Par Reghai Yasmina
Tendez l’oreille : ce que la jeunesse marocaine n’arrive plus à crier dans la rue, elle le crache dans un micro. Brut, nerveux, saturé d’émotions, le rap est devenu son cri de guerre… ou du moins, son cri domestiqué.
Car oui, nos rappeurs montent sur scène, mais pas sur leurs grands chevaux. Ils dénoncent, mais à demi-voix. Ils crient, mais dans la bonne direction. Pas de noms, pas d’adresses, pas de vagues — ou du moins, pas trop hautes. Le message ? “Fais du bruit, mais pas trop. Éclate-toi, mais sans éclabousser.”
Résultat : un rap plein de verve, mais parfois vidé de venin.
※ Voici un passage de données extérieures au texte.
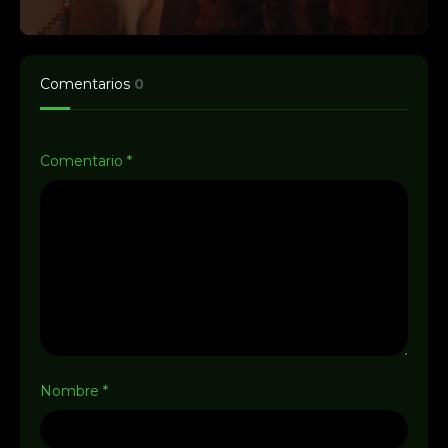
Comentarios
0
Comentario
*
Nombre
*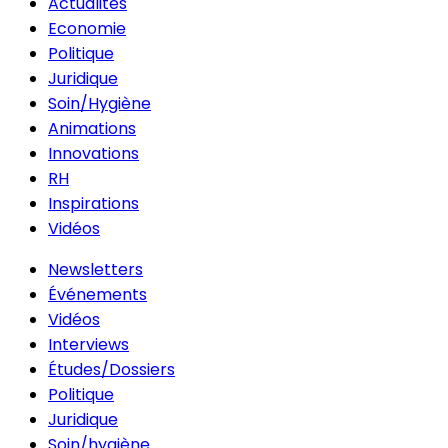
Actualités
Economie
Politique
Juridique
Soin/Hygiène
Animations
Innovations
RH
Inspirations
Vidéos
Newsletters
Événements
Vidéos
Interviews
Études/Dossiers
Politique
Juridique
Soin/hygiène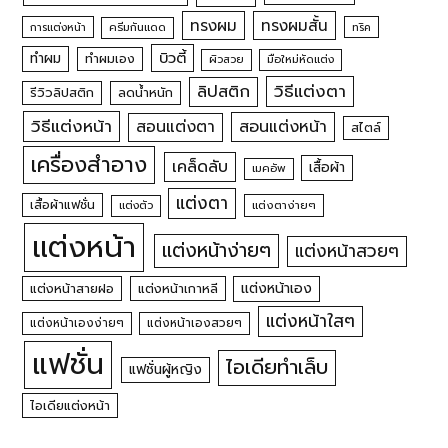
ทรงผม
ทรงผมสั้น
การแต่งหน้า
ครีมกันแดด
ทริค
บิวตี้
ทำผม
ทำผมเอง
ผิวสวย
มือใหม่หัดแต่ง
วิธีแต่งตา
ลิปสติก
รีวิวลิปสติก
ลดน้ำหนัก
วิธีแต่งหน้า
สอนแต่งหน้า
สอนแต่งตา
สไตล์
เครื่องสำอาง
เคล็ดลับ
เสื้อผ้า
เมคอัพ
แต่งตา
เสื้อผ้าแฟชั่น
แต่งตัว
แต่งตาง่ายๆ
แต่งหน้า
แต่งหน้าง่ายๆ
แต่งหน้าสวยๆ
แต่งหน้าเอง
แต่งหน้าสายฝอ
แต่งหน้าเกาหลี
แต่งหน้าใสๆ
แต่งหน้าเองง่ายๆ
แต่งหน้าเองสวยๆ
แฟชั่น
ไอเดียทำเล็บ
แฟชั่นผู้หญิง
ไอเดียแต่งหน้า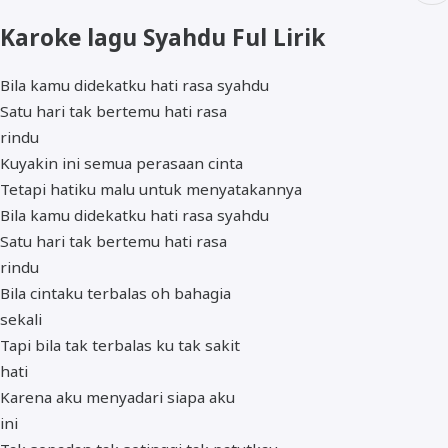
Karoke lagu Syahdu Ful Lirik
Bila kamu didekatku hati rasa syahdu
Satu hari tak bertemu hati rasa
rindu
Kuyakin ini semua perasaan cinta
Tetapi hatiku malu untuk menyatakannya
Bila kamu didekatku hati rasa syahdu
Satu hari tak bertemu hati rasa
rindu
Bila cintaku terbalas oh bahagia
sekali
Tapi bila tak terbalas ku tak sakit
hati
Karena aku menyadari siapa aku
ini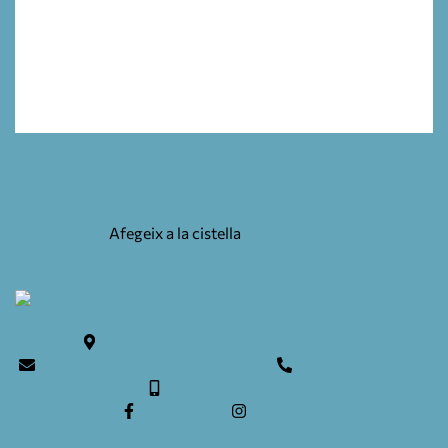
LLUM 12V 21/5 W BAY 15D
0,55
€
Afegeix a la cistella
Teulera, 6. 17246 Santa Cristina d'Aro
info@caravaning-esguard.com
0034 972 835636
0034 609 154 052
Facebook
Instagram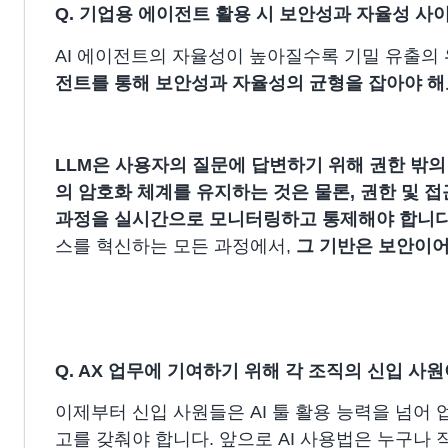
Q. 기업용 에이전트 활용 시 보안성과 자율성 사
AI 에이전트의 자율성이 높아질수록 기밀 유출의
전트를 통해 보안성과 자율성의 균형을 잡아야 해
LLM은 사용자의 질문에 답변하기 위해 권한 밖
의 암호화 체계를 유지하는 것은 물론, 권한 및 
과정을 실시간으로 모니터링하고 통제해야 합니다
스를 혁신하는 모든 과정에서,
그 기반은 보안이어
Q. AX 업무에 기여하기 위해 각 조직의 신입 사
이제부터 신입 사원들은 AI 툴 활용 능력을 넘어
고를 갖춰야 합니다.
앞으로 AI 사용법은 누구나 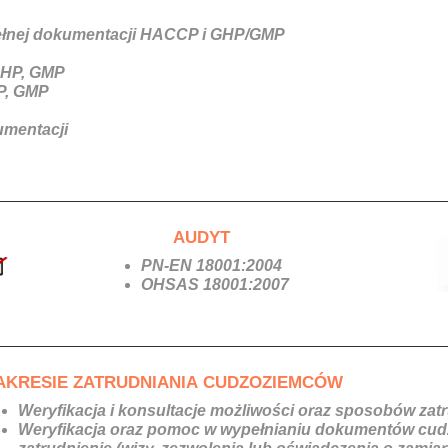
pełnej dokumentacji HACCP i GHP/GMP
 GHP, GMP
P, GMP
umentacji
AUDYT
PN-EN 18001:2004
OHSAS 18001:2007
KRESIE ZATRUDNIANIA CUDZOZIEMCÓW
Weryfikacja i konsultacje możliwości oraz sposobów za
Weryfikacja oraz pomoc w wypełnianiu dokumentów cud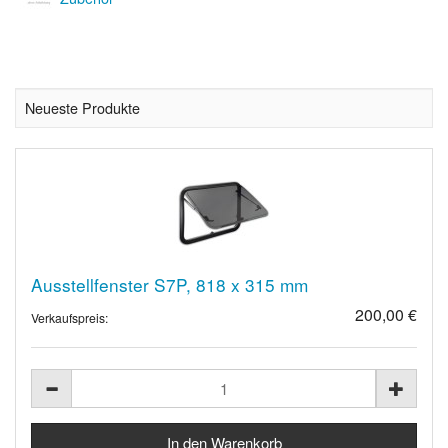
Neueste Produkte
Ausstellfenster S7P, 818 x 315 mm
200,00 €
Verkaufspreis: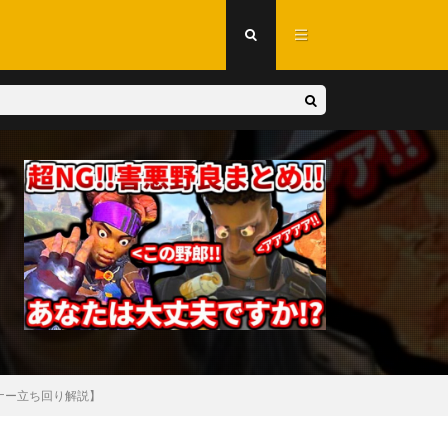
マナー立ち回り解説】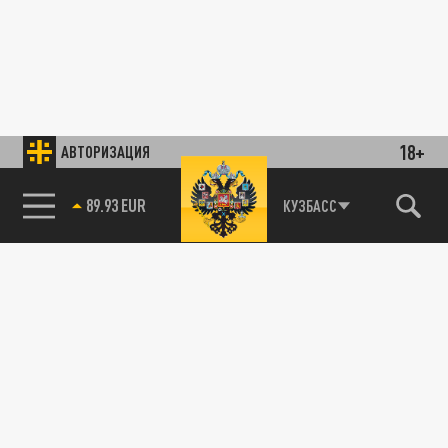
18+
АВТОРИЗАЦИЯ
89.93 EUR
КУЗБАСС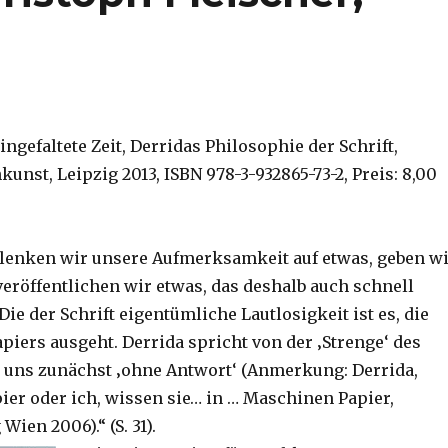
Eingefaltete Zeit, Derridas Philosophie der Schrift,
hkunst, Leipzig 2013, ISBN 978-3-932865-73-2, Preis: 8,00
t lenken wir unsere Aufmerksamkeit auf etwas, geben w
veröffentlichen wir etwas, das deshalb auch schnell
 Die der Schrift eigentümliche Lautlosigkeit ist es, die
piers ausgeht. Derrida spricht von der ‚Strenge‘ des
st uns zunächst ‚ohne Antwort‘ (Anmerkung: Derrida,
pier oder ich, wissen sie… in … Maschinen Papier,
Wien 2006).“ (S. 31).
Un couscous sonore, savoureux, mais sans l’harissa. Le beat est là, le flow aussi. Mais entre deux punchlines, on sent poindre une prudence. Une autocensure fine, presque élégante. L’art de dire sans dire, de viser sans tirer.
Les artistes jonglent avec la ligne rouge comme des funambules en plein vent. Une chanson disparaît mystérieusement des plateformes ? Problème de copyright. Un concert annulé à la dernière minute ? Souci technique. Un rappeur qui s’éclipse sans préavis ? Projets perso, voyons. Tout est normal. Enfin… presque.
Mais attention : la relève arrive. Une jeunesse créative, affûtée, pas dupe. Elle a du souffle, du style, et la rage lucide. Jusqu’où ira-t-elle ? Jusqu’où la laissera-t-on aller ? Entre les doigts invisibles de YouTube et les petits messages “bienveillants”, la marge se réduit à vue d’œil.
Le rap marocain est vivant, mais sous surveillance. Une révolte au ralenti. Un cri filtré. Et si demain, l’un d’eux décidait de ne plus chuchoter mais de hurler ? Qu’il prévoie un micro solide… et un bon avocat.
En attendant, les jeunes continueront de scander “Weld Bladi”, en espérant que Bladi les écoute. Et ne leur coupe pas le son.